Thursday, 7 April 2016

The Power of Storytelling: Grace's Experience

Grace kicks off Student Minds 'Power of Storytelling' campaign with her own experiences with sharing her story.


Hey, I'm Grace Anderson and I'm the Editor of the StudentMinds Blog
I've been blogging for about a year and was very honoured to be awarded Student Minds Blogger of the Year 2015. Admittedly sharing my story and personal experiences of mental health hasn't been easy, but honestly I will never look back. The positive responses I've gained and the differences I have been able to make have all been worth it.




What inspired you to share your story?

I am a big advocate for campaigning for mental health and reducing the stigma that is associated with it. I used to be so scared to talk about my story (I still am to a large extent) but I wanted my story to be able to help others. Frequently reading blog posts on mental health and keeping up to date with mental health news made me realise that I could make a difference alongside all those inspirational people. I wanted to turn my experience of depression and self harm into a positive and help people.

What did you find hardest about sharing your story?

The hardest part about telling my story was finally admitting to the world that I have experienced mental health problems. My own experiences were a large part of my life, but not everyone that I know and love is actually aware of what I have been through, so this was a massive hurdle for me. Honestly, when I first started writing I hoped that no one I knew would find my posts. The thought made me feel sick to my stomach - as I was scared that people would judge me, that I would lose friends, that people wouldn’t see me in the same light. There is no way I wanted people to find out! Others people’s perceptions of me are something that I really do care about. I kept thinking to myself, “they don’t read mental health related blogs anyway… do they?”.

 I couldn’t have been more wrong! Only a few hours after writing my first blog post for student minds I had been messaged by a girl at my university and a friend from home. This really took me by surprise and at first, I was so overwhelmed that I told them that I had not written the post and someone who had the same name as me must have! After a few hours of kicking myself for lying, I felt I had to come clean and said yes in fact it was my post, I was very sorry and I was just very embarrassed that they had read it. When they informed me that they thought it was an excellent post and something that many people could relate to it made me realise that it was all worthwhile.

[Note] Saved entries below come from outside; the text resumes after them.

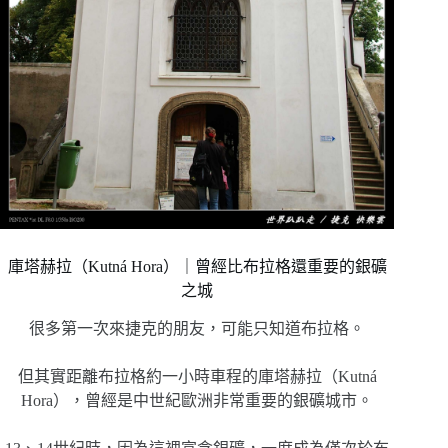
庫塔赫拉（Kutná Hora）｜曾經比布拉格還重要的銀礦
之城
很多第一次來捷克的朋友，可能只知道布拉格。
但其實距離布拉格約一小時車程的庫塔赫拉（Kutná
Hora），曾經是中世紀歐洲非常重要的銀礦城市。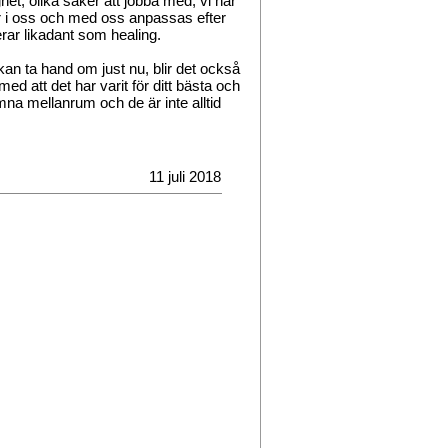
het, olika saker att jobba med, vi har
ar i oss och med oss anpassas efter
erar likadant som healing.
an ta hand om just nu, blir det också
ed att det har varit för ditt bästa och
mna mellanrum och de är inte alltid
11 juli 2018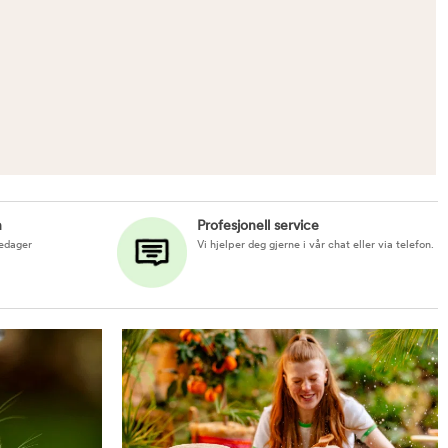
n
Profesjonell service
kedager
Vi hjelper deg gjerne i vår chat eller via telefon.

Has telling your story helped you?

Telling my story has actually been really therapeutic for me. I thought my experience was one in a million, that I had no one to turn to and that I would not be accepted. I couldn’t have been more wrong! Putting my struggles into words has helped me deeply asses what I have experienced and thus how far I have really come. Sharing my story has also helped me meet so many amazing people through Student Minds; I attended the Student Minds Festival and gave The Power of Storytelling talk. I am also grateful to be working with an inspirational bunch of people on the Student Minds Editorial Team. All in all it has given me the confidence to realise that talking about it is ok, a lot of people have experienced this and importantly, I am not alone.

Has telling your story helped anyone else?

I would like to think that sharing my story has not only benefitted me, but also helped others. I have received wonderful feedback from people who have read my personal posts. Importantly, sharing my story gave me the confidence to develop the SHINE project at my university alongside the counsellors in order to promote e-resources on mental health and wellbeing. However, if what I write helps one person then that is an achievement for me.

What blog post are you the post proud of?

The blog post that I am the post proud of is called “FindingSomeone Who Shares The Same Pain”. I am a massive advocate for peer support. As I mentioned before, when people responded to my story I was overwhelmed at first but now I couldn’t thank them enough. Having friends and family around you to support you during your journey is so important. They’ll be your support network for good times and bad. Having just one person to turn to in dark times is something I feel is imperative to getting back on the road to recovery.

Do you have any advice for someone who is thinking of sharing their story?

I would say only do it if you truly feel ready. If you have many sleepless nights and constant anxiety about posting a blog or a personal story then maybe the time is not right, but that’s okay! The first time will always be hard, but you might be surprised that you are stronger than you think and sharing your story will lead you down some amazing roads.